Here is an example of how a door posting SHOULD read. This is not a 2 liner that all the nationals spew out......


----------



## Field Audit Services LLC (Mar 24, 2013)

I know where that came from.


----------



## thanohano44 (Aug 5, 2012)

mtmtnman said:


> Here is an example of how a door posting SHOULD read. This is not a 2 liner that all the nationals spew out......



The fdcpa also has state specific laws. Do your due diligence and get fdcpa certified. The fdcpa doesn't necessarily apply to the direct lenders, it applies to the 3rd parties who are doing the work on behalf of the bank. It would be wise for you to know your local guidelines as well as federal.


----------



## AaronMcKeehan (May 8, 2015)

Lol this is why it is so difficult to be in this industry. 

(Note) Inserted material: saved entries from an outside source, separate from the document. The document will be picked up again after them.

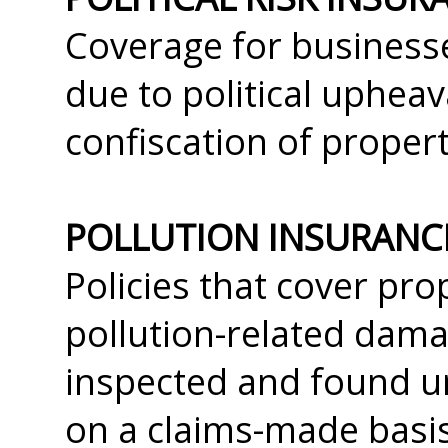
Coverage for businesse
due to political upheav
confiscation of propert
POLLUTION INSURANC
Policies that cover prop
pollution-related dama
inspected and found un
on a claims-made basis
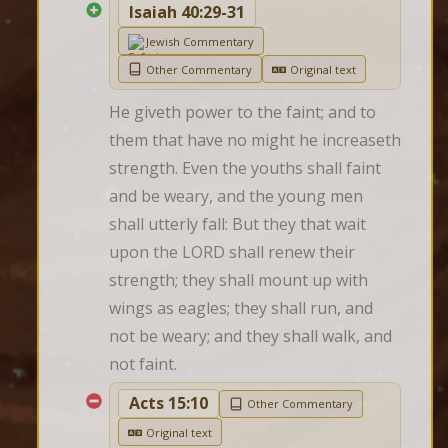
Isaiah 40:29-31
Jewish Commentary
Other Commentary
Original text
He giveth power to the faint; and to 
them that have no might he increaseth 
strength. Even the youths shall faint 
and be weary, and the young men 
shall utterly fall: But they that wait 
upon the LORD shall renew their 
strength; they shall mount up with 
wings as eagles; they shall run, and 
not be weary; and they shall walk, and 
not faint.
Acts 15:10
Other Commentary
Original text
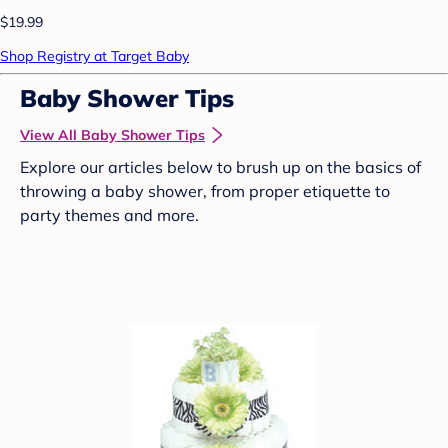
$19.99
Shop Registry at Target Baby
Baby Shower Tips
View All Baby Shower Tips
Explore our articles below to brush up on the basics of
throwing a baby shower, from proper etiquette to
party themes and more.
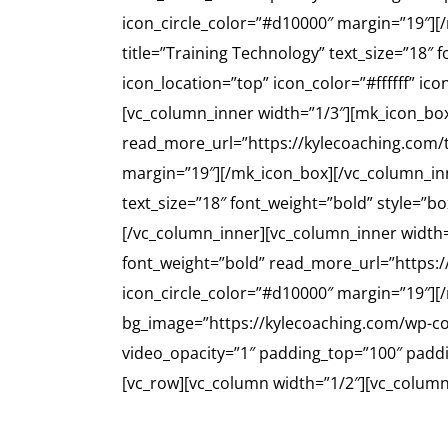
icon_circle_color=”#d10000″ margin=”19″][
title=”Training Technology” text_size=”18″
icon_location=”top” icon_color=”#ffffff” i
[vc_column_inner width=”1/3″][mk_icon_box i
read_more_url=”https://kylecoaching.com/tr
margin=”19″][/mk_icon_box][/vc_column_in
text_size=”18″ font_weight=”bold” style=”b
[/vc_column_inner][vc_column_inner width=
font_weight=”bold” read_more_url=”https://
icon_circle_color=”#d10000″ margin=”19″]
bg_image=”https://kylecoaching.com/wp-con
video_opacity=”1″ padding_top=”100″ padd
[vc_row][vc_column width=”1/2″][vc_column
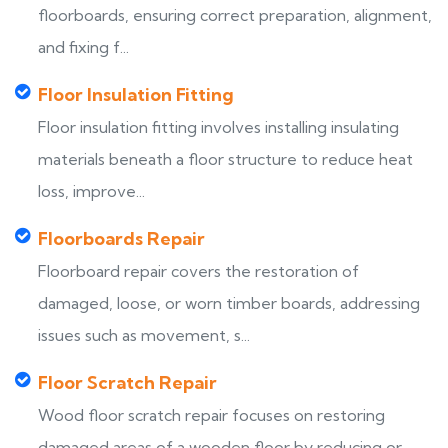
floorboards, ensuring correct preparation, alignment,
and fixing f...
Floor Insulation Fitting
Floor insulation fitting involves installing insulating
materials beneath a floor structure to reduce heat
loss, improve...
Floorboards Repair
Floorboard repair covers the restoration of
damaged, loose, or worn timber boards, addressing
issues such as movement, s...
Floor Scratch Repair
Wood floor scratch repair focuses on restoring
damaged areas of a wooden floor by reducing or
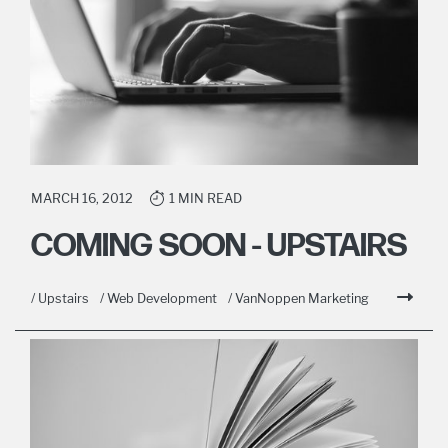
MARCH 16, 2012
1 MIN READ
COMING SOON - UPSTAIRS
/ Upstairs
/ Web Development
/ VanNoppen Marketing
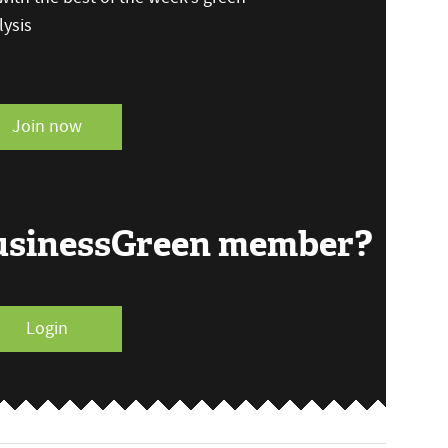
ysis
Join now
BusinessGreen member?
Login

"This law, that law, this certification, and that certification." 
"Oh did you get insurance?", 
"Did you post the sign with the right color?" 
"Want to spray for weeds, well you need a certification for that, but to obtain the certification you need a few years in a technical school(New Mexico: http://www.nmda.nmsu.edu/pesticides/)." 
"Did you get a General Contractor License?"
"Actually according to the law here, you need to be a licensed plumber to make those repairs"
"According to this law you need to have a home inspector license to provide that report"
"FNMA requires that you get the home in conveyance condition, at a fair market value, within a certain period of time, if you dont, expect fines"
"You need to use a certain doorknob for that door"(I can twist these doorknobs off with a pipe wrench like I was cutting through butter)
"Return to the house a few times to provide the same bid. Get approved for the first bid when the problem wasn't as bad"
Day one: "We have a work order 100 miles away, can you help us with it??" Me: "Sure." Day Two(Work order is late): "Why is the work order late?? You know we will charge you back for it"

MY PERSONAL "FAVORITE"
"Bid everything and if you miss something you will be charged back"

*WHY WOULD ANYONE GET INTO THIS INDUSTRY OR STAY IN IT WITH THIS MANY COMPLIANCE ISSUES AND BE WILLING TO GET PAID LESS THAN MINIMUM WAGE ON A NET30+ BASIS??????????*


----------